The Archerfish was constructed at the Portsmouth Navy Yard in New Hampshire. It was a Balao class submarine, weighing 1525 tons. The Balao class of submarine was arguably the most important and successful class of submarines ever produced by the United States Navy, created as an improvement over the earlier Gato class. The main improvement was the use of thicker, higher yield strength steel in the pressure hull frames and skins; this increased their test depth to 400 feet.
Action in World War II
In September of 1943, the Archerfish was commissioned and deployed to the Pacific, where it served through World War II. The Archerfish has the distinction of torpedoing and sinking the largest warship ever lost in combat: the Shinano. Its additional duties during this patrol were to serve as an aircrew rescue submarine, in addition to the typical war patrol duties. It was also on patrol in Tokyo Bay on September 2nd, 1945 when the formal surrender of Japan was announced.
After the War
The Archerfish was decommissioned from June of 1946 until March of 1952. It saw more active duty in the Atlantic Ocean from 1952 until 1955. Once again after this tour, it was put out of commission in October of 1955. This decommission lasted until August of 1957, when it was re-commissioned and assigned to act as a scientific research submarine for various military experiments.

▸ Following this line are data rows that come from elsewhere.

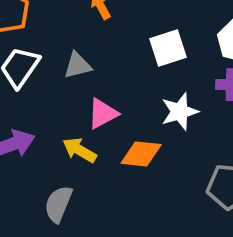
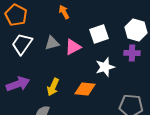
pink triangle: (103, 114) -> (73, 47), moved
yellow arrow: (79, 150) -> (53, 87), turned -96

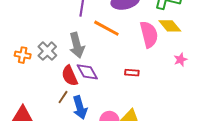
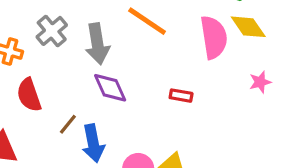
gray cross: (47, 51) -> (52, 31), moved
red semicircle: (70, 76) -> (29, 95), moved

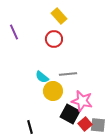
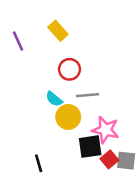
yellow rectangle: (59, 16) -> (58, 31), moved
red circle: (54, 39) -> (69, 69), moved
black square: (70, 114) -> (90, 147), turned -36

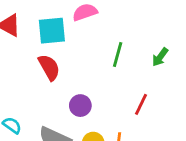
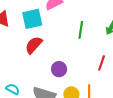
red semicircle: (49, 67) -> (34, 45), turned -102

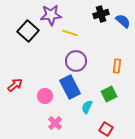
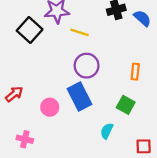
green square: (109, 94) -> (126, 105), turned -35
cyan semicircle: (87, 107) -> (107, 131), moved
pink cross: (55, 123) -> (25, 139), moved, turned -32
red square: (106, 129) -> (144, 146), moved, turned -32

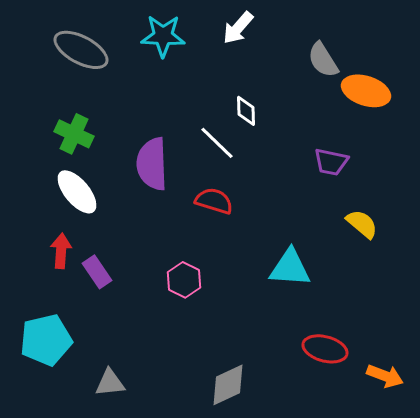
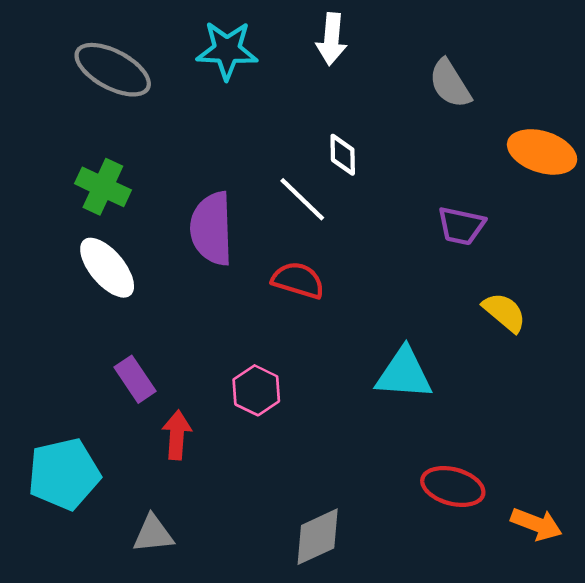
white arrow: (238, 28) -> (332, 39), turned -36
orange ellipse: (366, 91) -> (542, 152), moved
red arrow: (61, 251) -> (177, 435), moved

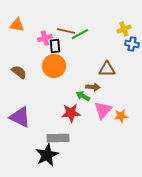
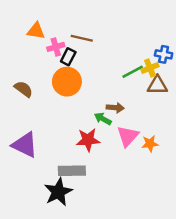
orange triangle: (17, 25) -> (36, 31), moved
yellow cross: (124, 29) -> (150, 68), moved
green line: (80, 34) -> (133, 72), moved
black rectangle: (55, 46) -> (68, 57), turned 32
brown triangle: (107, 69) -> (157, 85), moved

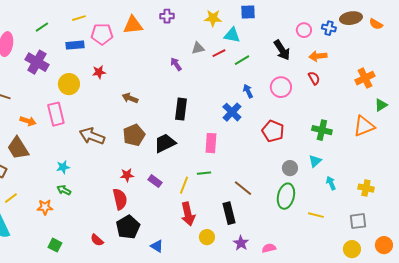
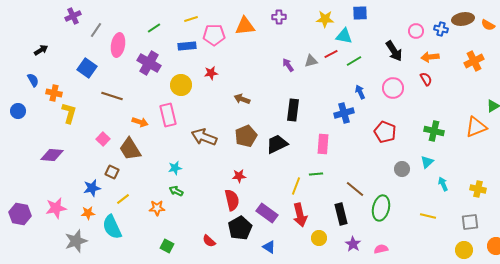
gray triangle: (198, 48) -> (311, 61), moved
orange cross: (365, 78) -> (474, 61), moved
blue cross: (232, 112) -> (344, 113), turned 30
purple rectangle: (155, 181) -> (267, 213), moved, size x1.5
green ellipse: (286, 196) -> (381, 208), moved

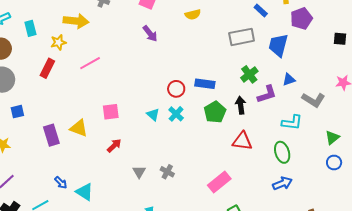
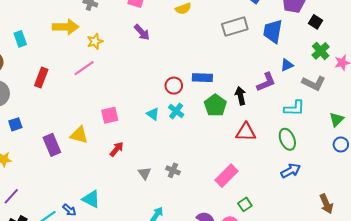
black square: (340, 39) -> (316, 22), moved, turned 32
yellow star: (58, 42) -> (95, 41), moved
green cross: (249, 74) -> (321, 51), moved
blue arrow: (61, 183) -> (69, 210), moved

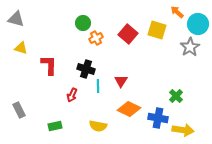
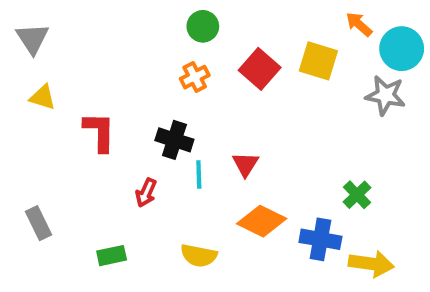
gray triangle: (16, 19) -> (32, 38), turned 42
green circle: (83, 23) -> (203, 26), moved
gray star: (190, 47) -> (385, 95), turned -30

In 1960, it was re-designated as AGSS-311, and performed in Operation “Sea Scan”; this operation was a global oceanographic undertaking that went on for a number of years. This run of duty lasted into the mid-1960s for the Archerfish. For the following three years, it helped with various research operations in the Pacific Ocean. In May of 1968, it was finally taken from active duty. Almost five months later, in October of the same year, the military sank the Archerfish while using it for a target during one of their testing operations.
Asbestos in Navy Ships
Although an essential component of the naval fleet, especially throughout conflicts of the last century, submarines also pose a lasting health risk to soldiers serving on them. However, these risks extend beyond the inherent dangers that existed while operating the vessels during military conflicts. Unfortunately, products containing asbestos were also common aboard submarines because of the material’s high resistance to heat and fire. Despite its value as an insulator, asbestos fiber intake can lead to several serious health consequences, including mesothelioma, a devastating cancer without cure. Furthermore, the enclosed environment of submarines put servicemen at an even higher risk of exposure. Current and former military personnel who came into contact with or served on submarines should seek immediate medical attention in order to detect possible health consequences associated with asbestos exposure.